Theater

Die Krise des Schlemihl

Carolin Haupt als Ärztin und Dimitrij Schaad als Filmemacher auf der Bühne Foto: Ivan Kravtsov

Sabotage von Yael Ronen in der Berliner Schaubühne ist ein witziger, spannender Theaterabend über jüdische Identität in Deutschland. Das Stück rezipiert die skandalöse Behauptung, dass Israel im Gaza-Krieg »Völkermord« begehe, hinterfragt sie aber zugleich – und das macht die Qualität des Stücks aus.

Im Mittelpunkt steht ein mäßig erfolgreicher Dokumentarfilmer. Höhepunkt seines bisherigen Schaffens ist ein Film über »ethisches Angeln«. Als unglücklichen jüdischen Schlemihl spielt ihn hinreißend der jüdische Schauspieler Dimitrij Schaad, der wie die von ihm dargestellte Bühnenfigur als sowjetischer Kontingentflüchtling mit seinen Eltern nach Deutschland gelangt ist, im Stück allerdings mit Umweg über Israel.

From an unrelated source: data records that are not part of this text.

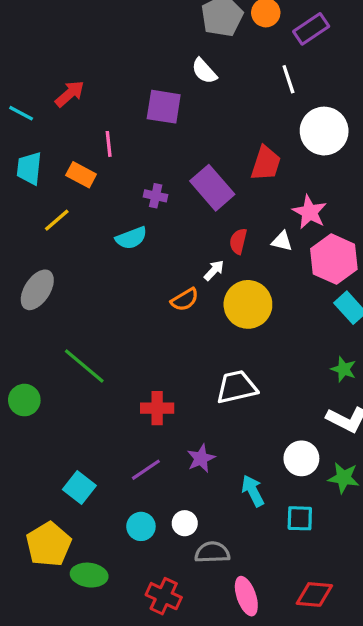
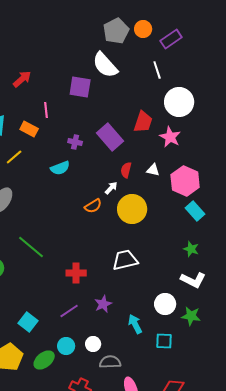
white semicircle: (204, 71) -> (105, 65), size x1.6
pink star: (310, 212) -> (170, 137), moved
green ellipse: (89, 575) -> (44, 360), moved, turned -45

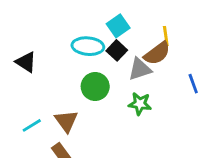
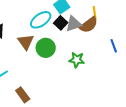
cyan ellipse: (88, 46) -> (41, 20), turned -40
gray triangle: (140, 69) -> (74, 24), moved
brown triangle: (66, 121) -> (26, 42), moved

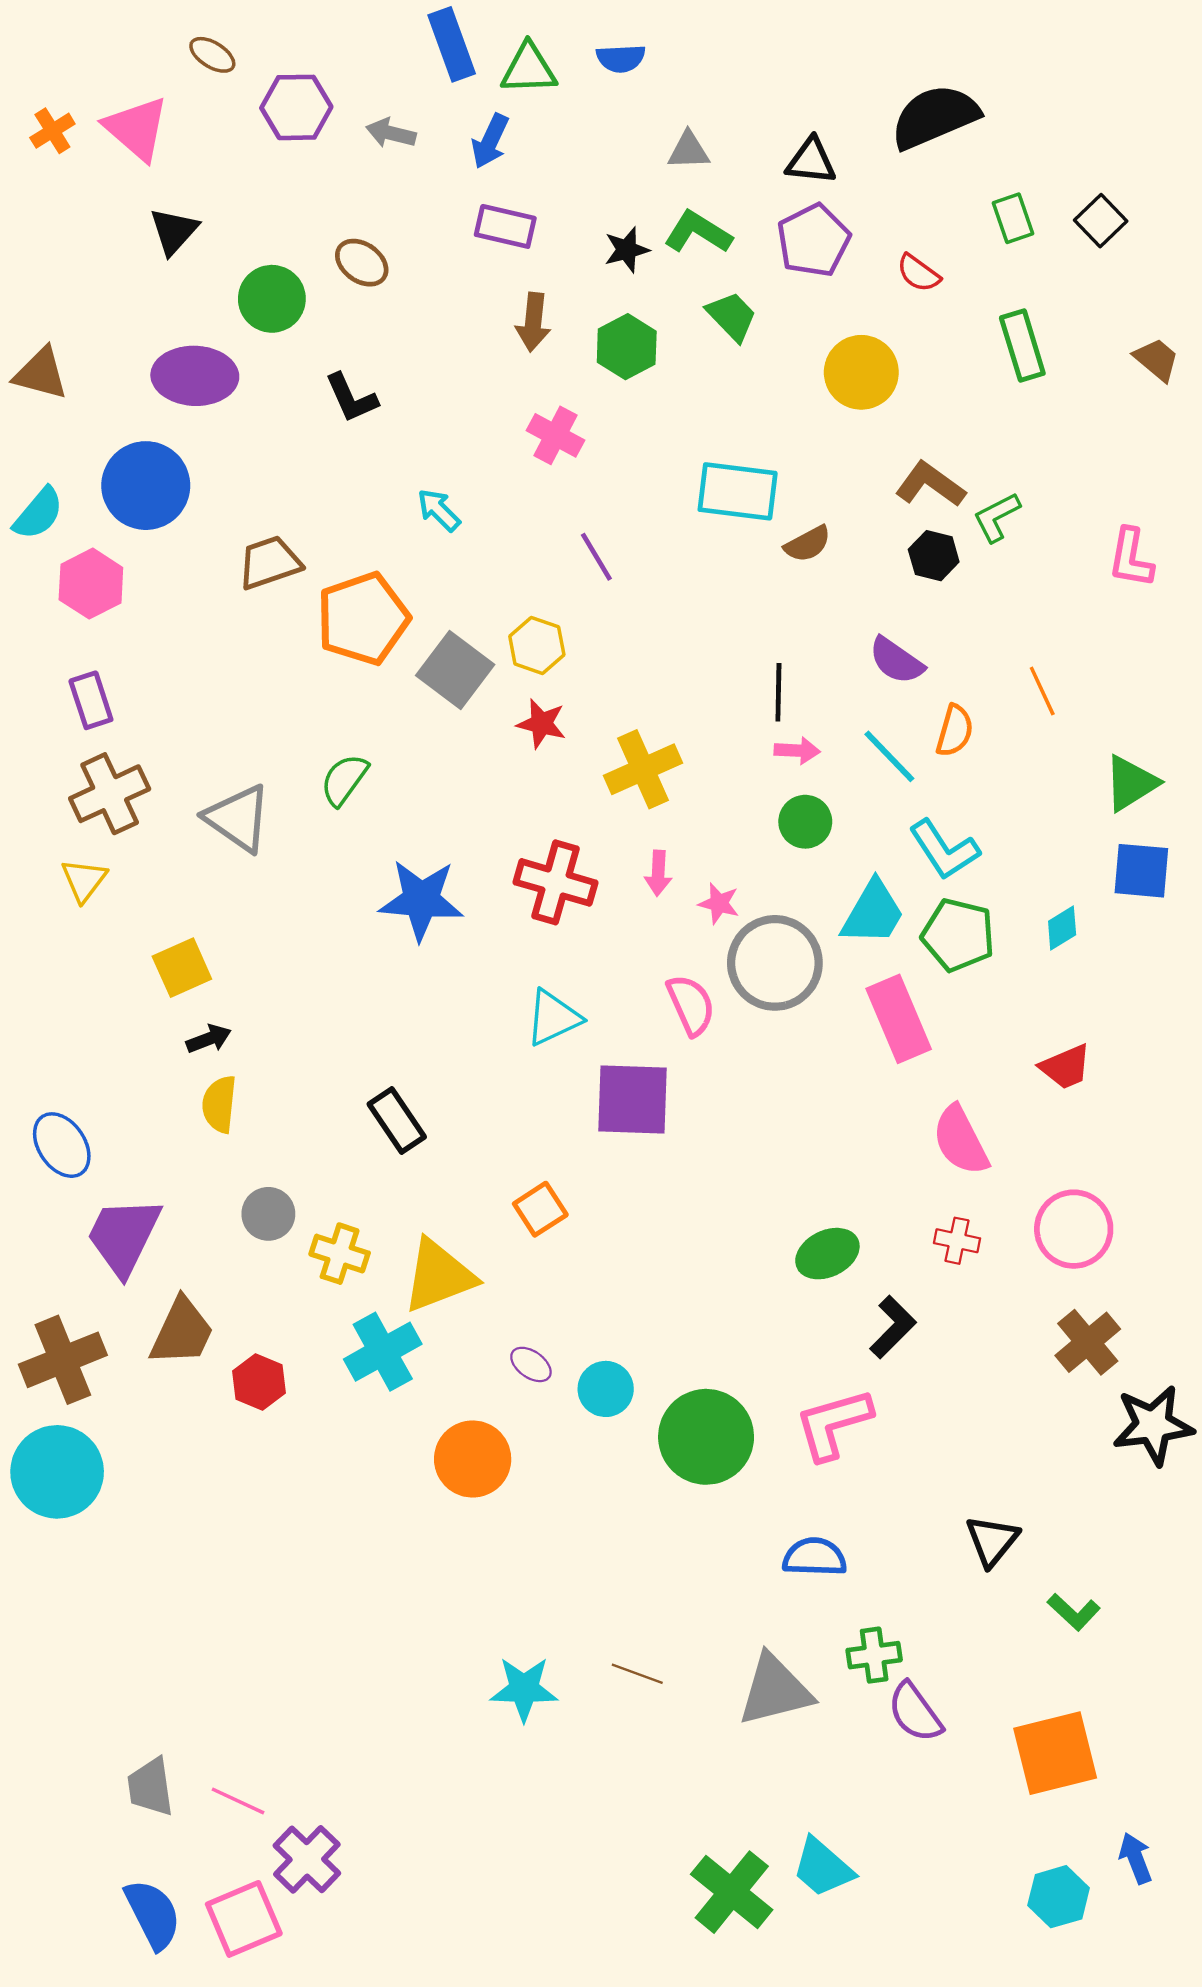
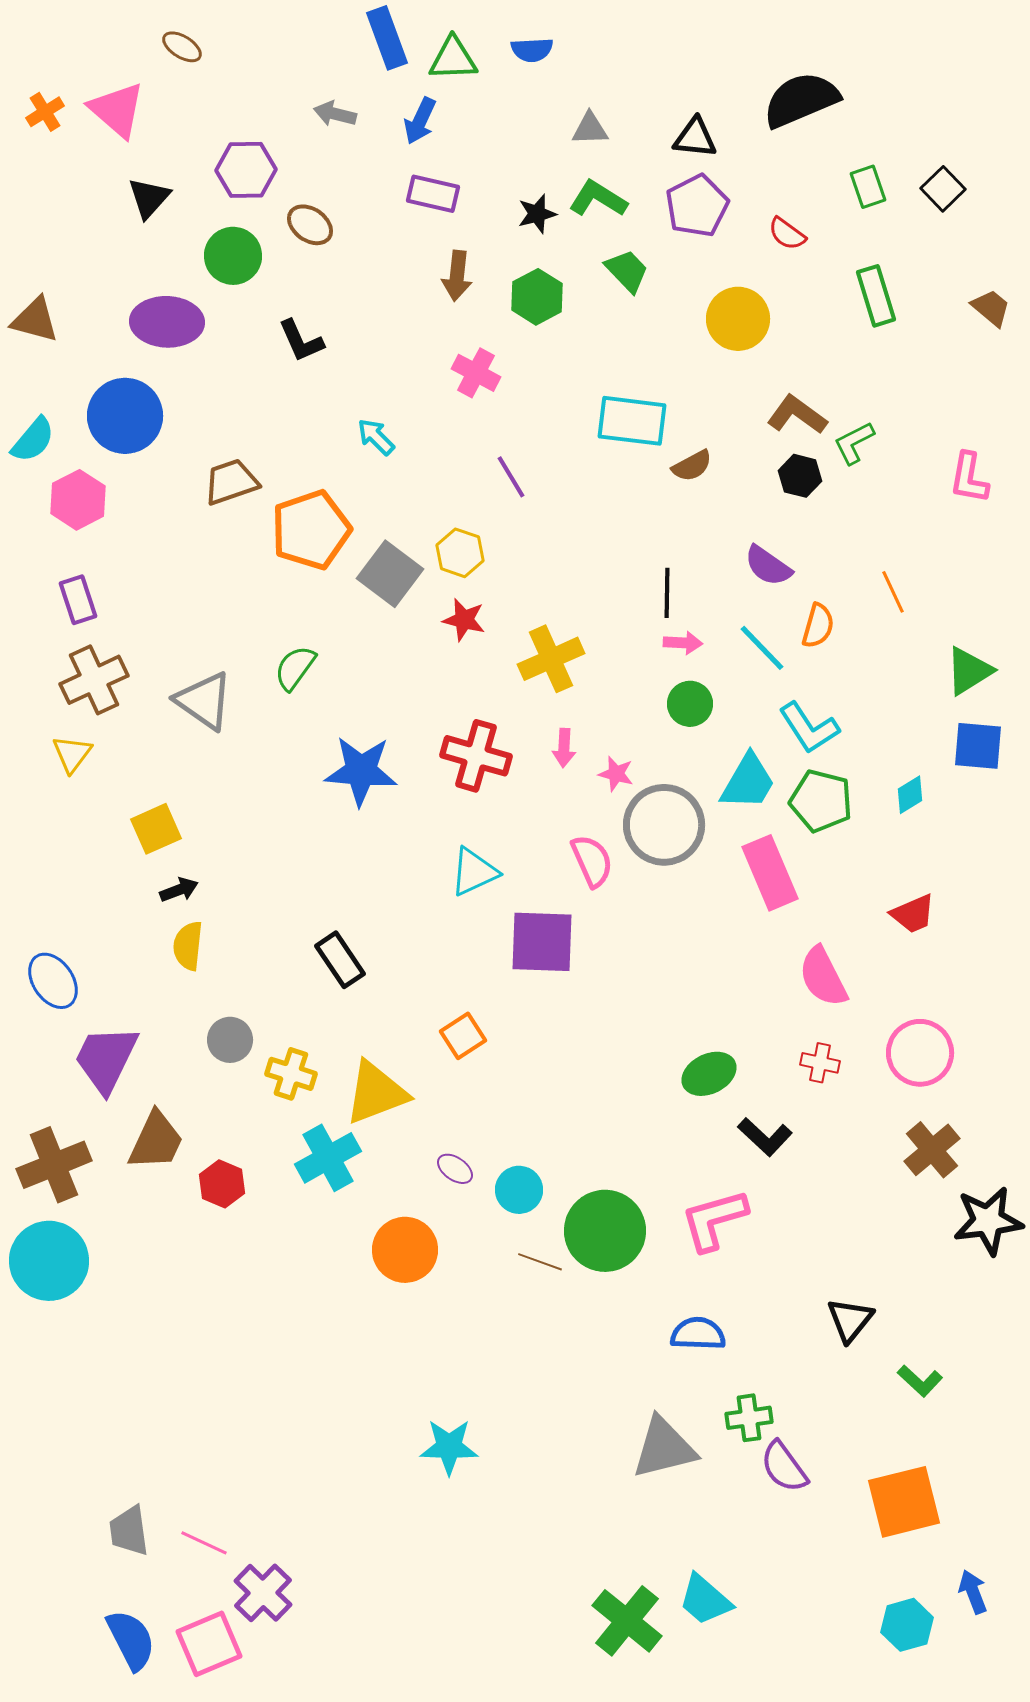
purple hexagon: (296, 107) -> (246, 170), moved
black L-shape: (893, 1327) -> (765, 1137), turned 88
brown line: (637, 1674) -> (540, 1262), moved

Auf der Bühne beginnt er (mit dem ausdrücklichen Hinweis »Ich bin Jude, ich darf das«) seinen Auftritt mit einem »Holocaust-Witz«. Ein Rabbiner, der seine ganze Familie in der Schoa verloren hat, wird von seinen Schülern gefragt, warum er denn meine, dass alles noch schlimmer hätte kommen können. Antwort: »Wir hätten die Täter sein können.«

Tiefe Sinnkrise eines Filmemachers

Die Vorstellung, dass dies nun tatsächlich passiert sei, hat den Filmemacher in eine tiefe Sinnkrise gestürzt, aus der er mit allen Mitteln herauszufinden versucht. Einerseits mithilfe einer Therapeutin, anderseits durch ein »geniales Filmprojekt«, einen Dokumentarfilm über den Philosophen und Denker Jeschajahu Leibowitz, der schon 1967 im Zusammenhang mit der Besetzung des Westjordanlandes durch Israel vor potenziellen »Judeo-Nazis« gewarnt hatte und zugleich überzeugter Zionist und Befürworter des jüdischen Staates war. Des Staates, den auch der Schlemihl, am Schluss eines sich fast irrwitzig komplizierenden Monologs, als letzte jüdische Lebensversicherung begreift, die – wie ihm sein israelischer Cousin nachdrücklich vorhält –, von den Israelis »mit ihrem Blut« verteidigt wird.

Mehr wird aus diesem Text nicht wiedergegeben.